Material provided Start Marker
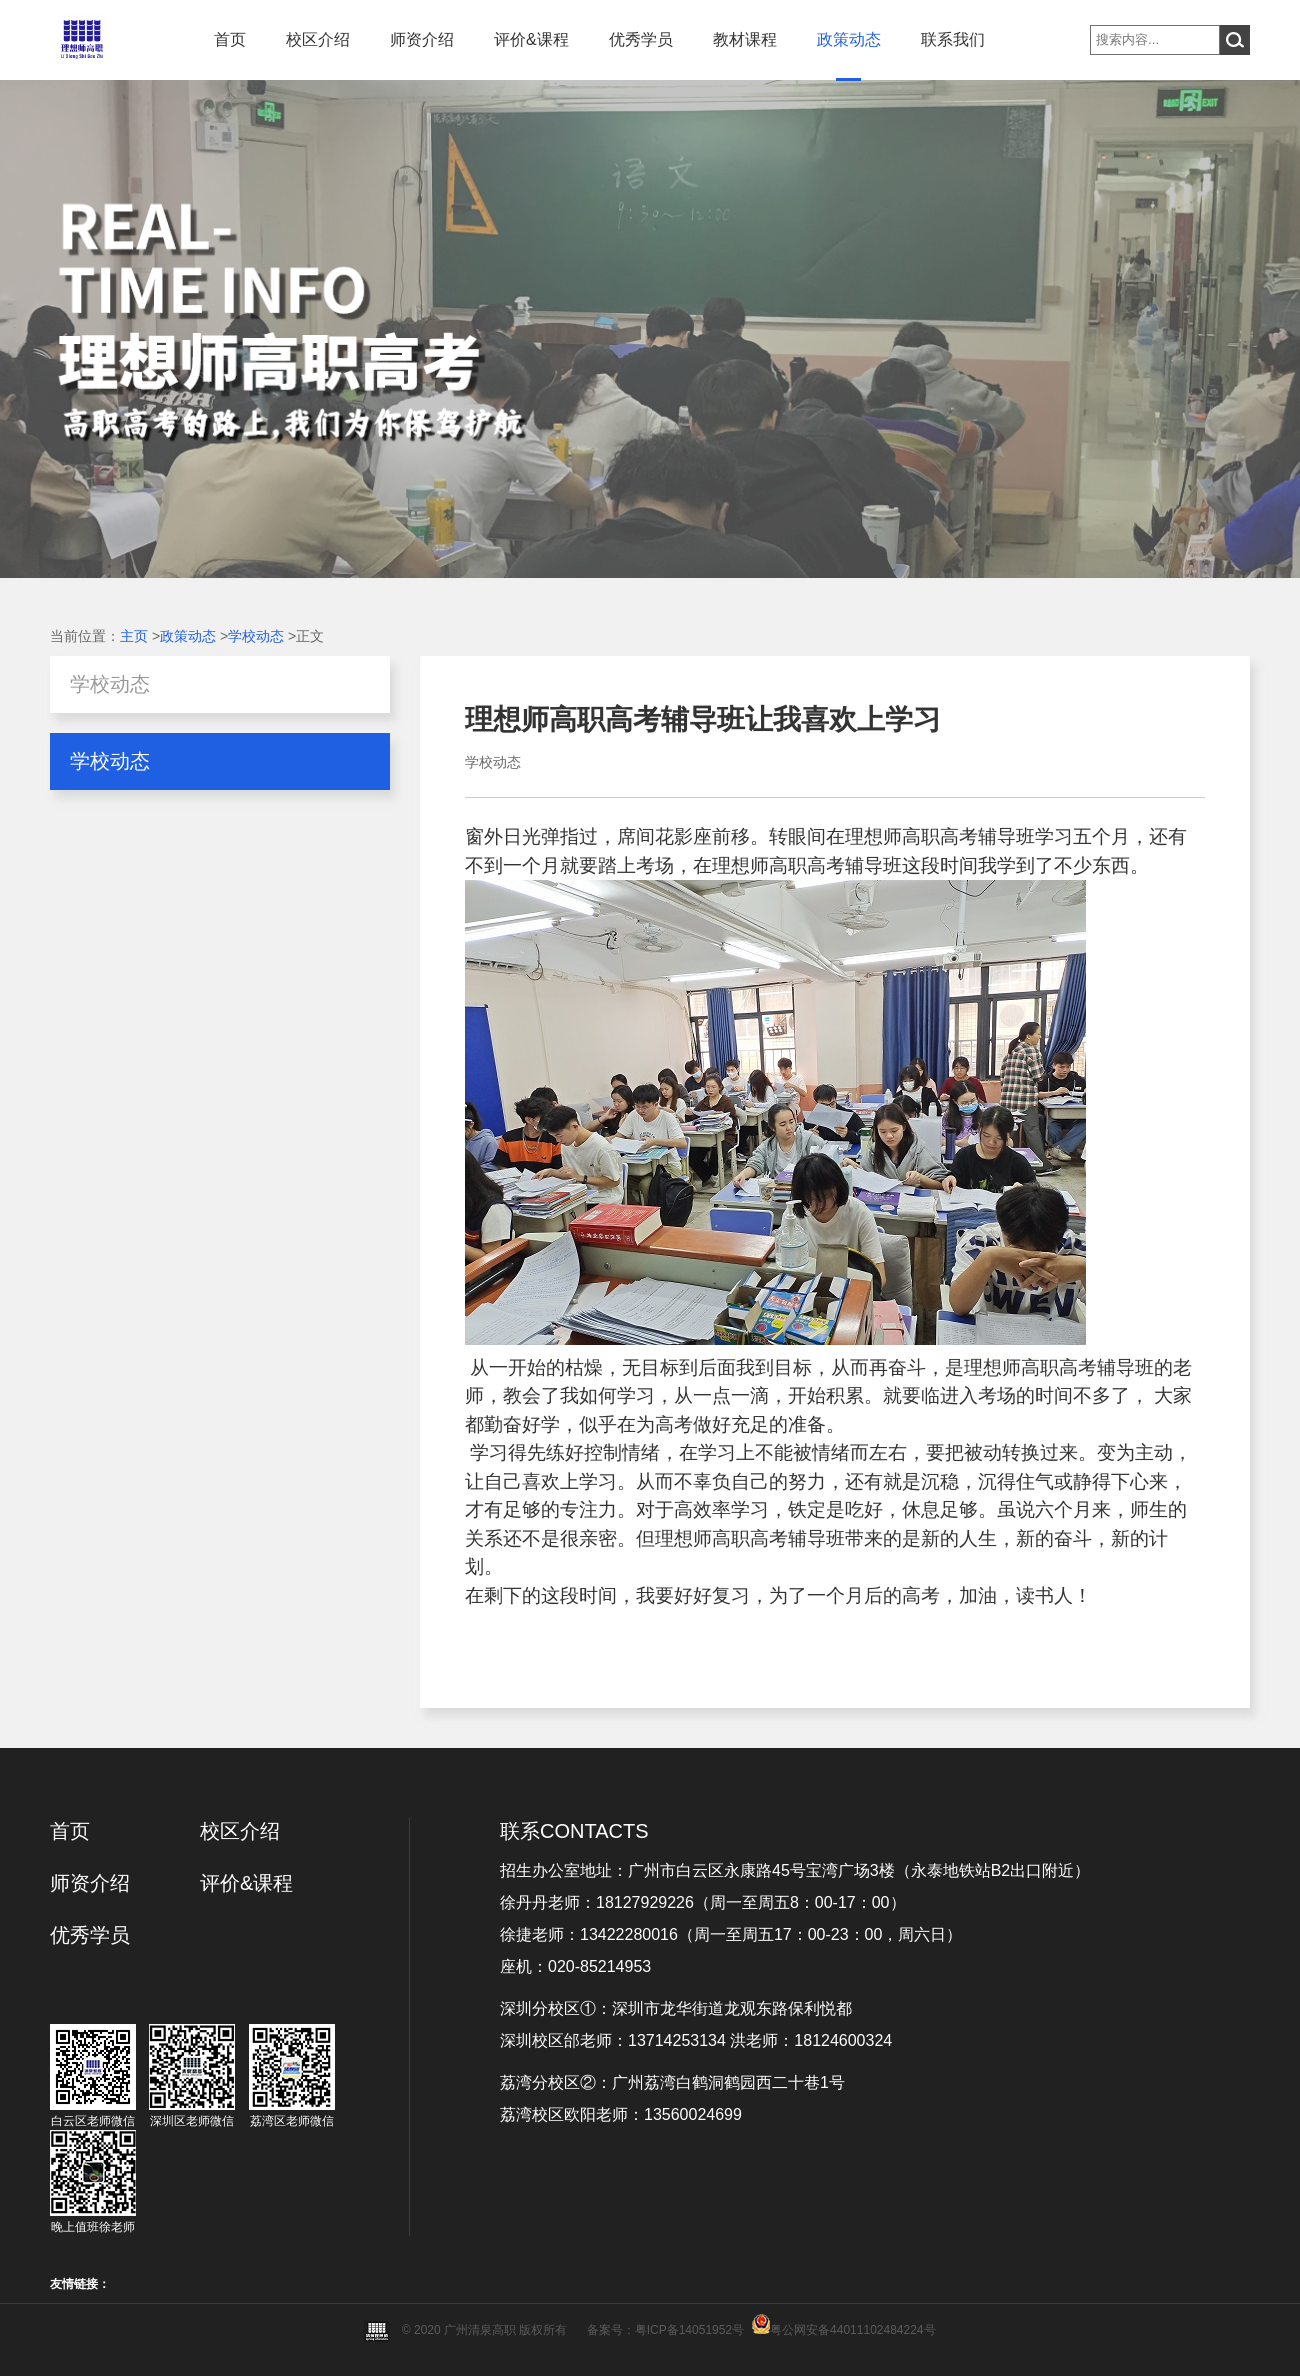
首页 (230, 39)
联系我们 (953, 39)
Material provided End Marker
Material provided Start Marker
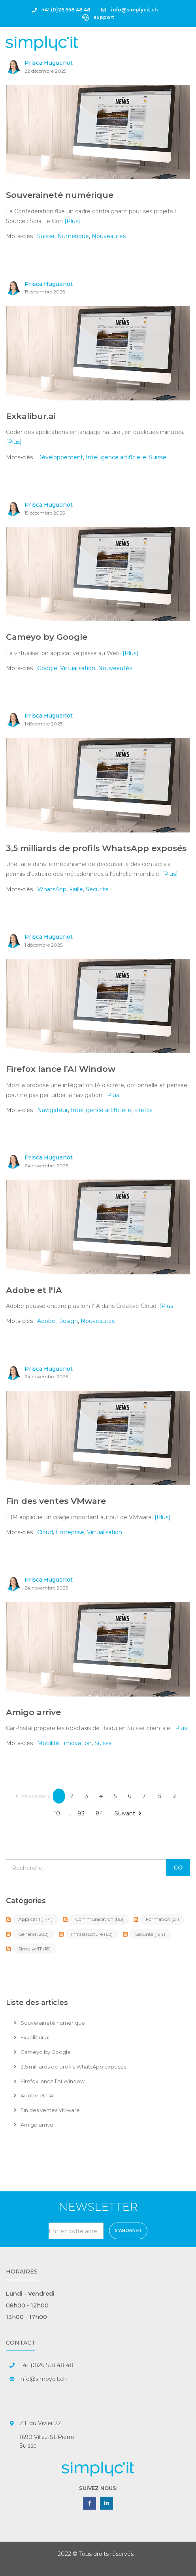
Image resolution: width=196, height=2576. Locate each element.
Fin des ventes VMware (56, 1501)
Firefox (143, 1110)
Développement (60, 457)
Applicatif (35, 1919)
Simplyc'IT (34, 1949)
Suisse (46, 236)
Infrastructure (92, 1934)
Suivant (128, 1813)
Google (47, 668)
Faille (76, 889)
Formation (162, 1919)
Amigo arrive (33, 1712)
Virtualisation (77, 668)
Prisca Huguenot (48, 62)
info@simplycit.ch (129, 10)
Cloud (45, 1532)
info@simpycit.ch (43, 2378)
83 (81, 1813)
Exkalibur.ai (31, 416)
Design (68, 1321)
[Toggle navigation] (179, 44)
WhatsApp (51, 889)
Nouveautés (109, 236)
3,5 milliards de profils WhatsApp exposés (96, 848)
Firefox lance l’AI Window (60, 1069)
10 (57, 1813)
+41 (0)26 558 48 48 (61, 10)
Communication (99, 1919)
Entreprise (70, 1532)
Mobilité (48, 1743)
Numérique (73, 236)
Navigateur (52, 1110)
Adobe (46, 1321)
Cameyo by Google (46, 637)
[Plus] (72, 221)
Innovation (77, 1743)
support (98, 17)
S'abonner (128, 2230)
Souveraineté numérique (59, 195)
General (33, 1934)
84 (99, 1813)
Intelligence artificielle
Material provided End Marker
The task »
Would you quote everything above from the line containing "Faille (76, 889)" down to the line containing "Intelligence artificielle"? Include both of those lines and nothing else.

Answer box »
Faille (76, 889)
Formation (162, 1919)
Amigo arrive (33, 1712)
Virtualisation (77, 668)
Prisca Huguenot (48, 62)
info@simplycit.ch (129, 10)
Cloud (45, 1532)
info@simpycit.ch (43, 2378)
83 (81, 1813)
Exkalibur.ai (31, 416)
Design (68, 1321)
[Toggle navigation] (179, 44)
WhatsApp (51, 889)
Nouveautés (109, 236)
3,5 milliards de profils WhatsApp exposés (96, 848)
Firefox lance l’AI Window (60, 1069)
10 (57, 1813)
+41 (0)26 558 48 48 (61, 10)
Communication (99, 1919)
Entreprise (70, 1532)
Mobilité (48, 1743)
Numérique (73, 236)
Navigateur (52, 1110)
Adobe (46, 1321)
Cameyo by Google (46, 637)
[Plus] (72, 221)
Innovation (77, 1743)
support (98, 17)
S'abonner (128, 2230)
Souveraineté numérique (59, 195)
General (33, 1934)
84 (99, 1813)
Intelligence artificielle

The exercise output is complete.